Reproduce the lines below exactly, starting at the one containing "Μετρό Θεσσαλονίκης: Ξεκινούν τα" and stopping at the final line.

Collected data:
+++++
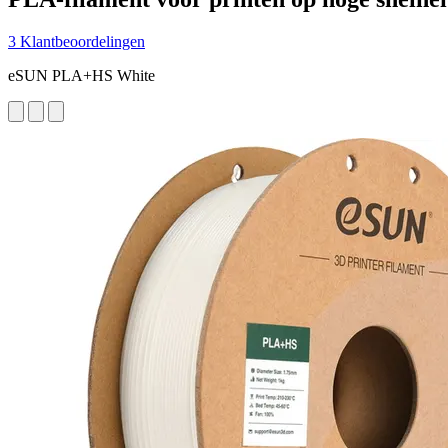
3 Klantbeoordelingen
eSUN PLA+HS White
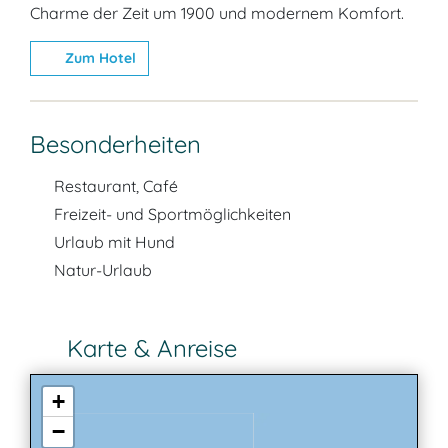
Charme der Zeit um 1900 und modernem Komfort.
Zum Hotel
Besonderheiten
Restaurant, Café
Freizeit- und Sportmöglichkeiten
Urlaub mit Hund
Natur-Urlaub
Karte & Anreise
+
−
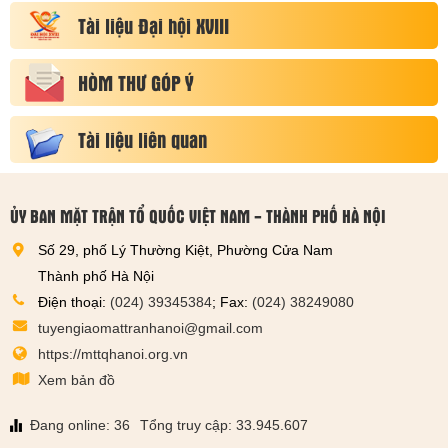
Tài liệu Đại hội XVIII
HÒM THƯ GÓP Ý
Tài liệu liên quan
ỦY BAN MẶT TRẬN TỔ QUỐC VIỆT NAM - THÀNH PHỐ HÀ NỘI
Số 29, phố Lý Thường Kiệt, Phường Cửa Nam
Thành phố Hà Nội
Điện thoại:
(024) 39345384
; Fax:
(024) 38249080
tuyengiaomattranhanoi@gmail.com
https://mttqhanoi.org.vn
Xem bản đồ
Đang online: 36
Tổng truy cập: 33.945.607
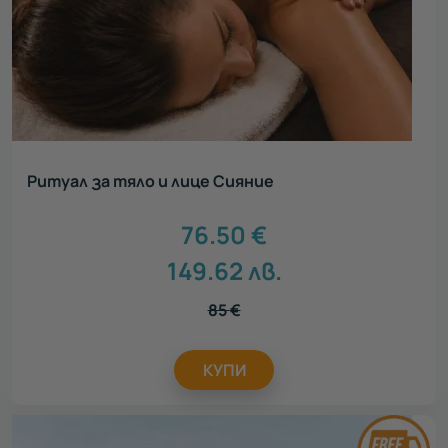
Ритуал за тяло и лице Сияние
76.50
€
149.62
лв.
85
€
КУПИ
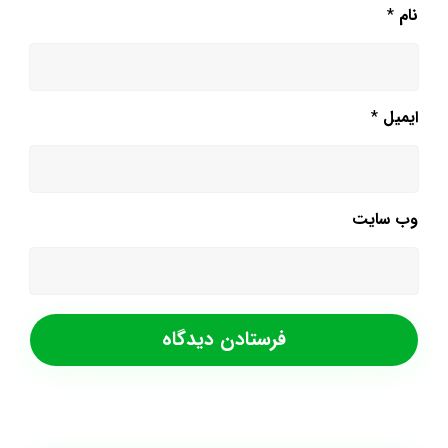
نام
*
ایمیل
*
وب‌ سایت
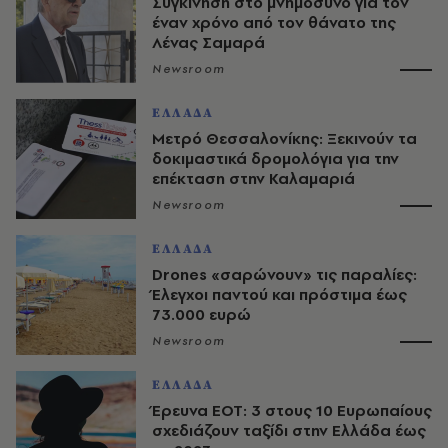
Συγκίνηση στο μνημόσυνο για τον
έναν χρόνο από τον θάνατο της
Λένας Σαμαρά
Newsroom
ΕΛΛΑΔΑ
Μετρό Θεσσαλονίκης: Ξεκινούν τα
δοκιμαστικά δρομολόγια για την
επέκταση στην Καλαμαριά
Newsroom
ΕΛΛΑΔΑ
Drones «σαρώνουν» τις παραλίες:
Έλεγχοι παντού και πρόστιμα έως
73.000 ευρώ
Newsroom
ΕΛΛΑΔΑ
Έρευνα ΕΟΤ: 3 στους 10 Ευρωπαίους
σχεδιάζουν ταξίδι στην Ελλάδα έως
+++++
* _TASK ANSWER_:
Μετρό Θεσσαλονίκης: Ξεκινούν τα
δοκιμαστικά δρομολόγια για την
επέκταση στην Καλαμαριά
Newsroom
ΕΛΛΑΔΑ
Drones «σαρώνουν» τις παραλίες:
Έλεγχοι παντού και πρόστιμα έως
73.000 ευρώ
Newsroom
ΕΛΛΑΔΑ
Έρευνα ΕΟΤ: 3 στους 10 Ευρωπαίους
σχεδιάζουν ταξίδι στην Ελλάδα έως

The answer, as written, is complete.